Check out our tips for how to choose and use California Avocados.


  1. Dice half the avocado and set aside.
  2. Mash remaining avocado, garbanzo beans, garlic, lemon juice, olive oil and salt together until smooth. (May also puree in blender or food processor.)
  3. Gently stir diced avocado into hummus mixture.
  4. Drizzle with avocado or olive oil if desired; serve.


Serving Suggestion: Mold into a 2-cup ring mold lined with plastic wrap or waxed paper. Unmold onto a serving platter, drizzle with avocado or olive oil and sprinkle with chopped flat leaf parsley. Serve with toasted pita chips or carrot chips.

Beverage Pairing: Enjoy with a full-bodied red wine.

*Large avocados are recommended for this recipe. A large avocado averages about 8 ounces. If using smaller or larger size avocados adjust the quantity accordingly.
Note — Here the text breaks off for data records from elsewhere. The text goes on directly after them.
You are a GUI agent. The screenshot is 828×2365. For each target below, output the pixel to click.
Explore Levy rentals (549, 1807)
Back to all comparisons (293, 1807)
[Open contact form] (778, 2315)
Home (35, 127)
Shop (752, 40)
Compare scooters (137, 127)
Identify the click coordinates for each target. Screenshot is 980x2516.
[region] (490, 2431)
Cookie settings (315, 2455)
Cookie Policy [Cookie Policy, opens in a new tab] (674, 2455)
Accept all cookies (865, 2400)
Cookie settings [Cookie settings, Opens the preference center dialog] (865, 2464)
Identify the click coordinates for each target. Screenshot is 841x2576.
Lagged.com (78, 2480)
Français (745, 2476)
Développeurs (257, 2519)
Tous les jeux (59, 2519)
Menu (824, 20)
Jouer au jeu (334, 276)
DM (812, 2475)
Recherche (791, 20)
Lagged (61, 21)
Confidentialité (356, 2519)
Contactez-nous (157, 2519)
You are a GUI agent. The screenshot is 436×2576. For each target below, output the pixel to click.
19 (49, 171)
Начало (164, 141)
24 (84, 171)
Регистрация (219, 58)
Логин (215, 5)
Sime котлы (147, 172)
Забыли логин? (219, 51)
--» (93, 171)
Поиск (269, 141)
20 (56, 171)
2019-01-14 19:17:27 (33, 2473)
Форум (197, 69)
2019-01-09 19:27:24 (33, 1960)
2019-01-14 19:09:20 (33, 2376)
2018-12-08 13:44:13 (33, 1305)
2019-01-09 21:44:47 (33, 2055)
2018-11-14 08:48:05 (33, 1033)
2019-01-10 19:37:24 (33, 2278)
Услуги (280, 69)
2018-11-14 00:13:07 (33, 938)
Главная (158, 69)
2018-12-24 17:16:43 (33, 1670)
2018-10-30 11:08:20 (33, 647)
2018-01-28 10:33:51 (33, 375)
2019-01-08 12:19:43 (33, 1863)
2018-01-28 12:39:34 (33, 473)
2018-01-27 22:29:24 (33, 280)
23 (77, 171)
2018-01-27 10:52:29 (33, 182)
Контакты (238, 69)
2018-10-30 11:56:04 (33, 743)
Nutrition information per serving

Calories 140; Total Fat 10 g (Sat 1.5 g, Trans 0 g, Poly 1.5 g, Mono 7 g); Cholesterol 0 mg; Sodium 125 mg; Potassium 270 mg; Total Carbohydrates 11 g; Dietary Fiber 5 g; Total Sugars 3 g; Protein 3 g; Vitamin A 63 (IU); Vitamin C 4 mg; Calcium 24 mg; Iron 0.9 mg; Vitamin D 0 (IU); Folate 47 mcg; Omega 3 Fatty Acid 0.06 g

% Daily Value*: Vitamin A 0%; Vitamin C 6%; Calcium 2%; Iron 4%


*Percent Daily Values are based on a 2,000 Calorie diet. Your Daily Values may be higher or lower depending on your calorie needs.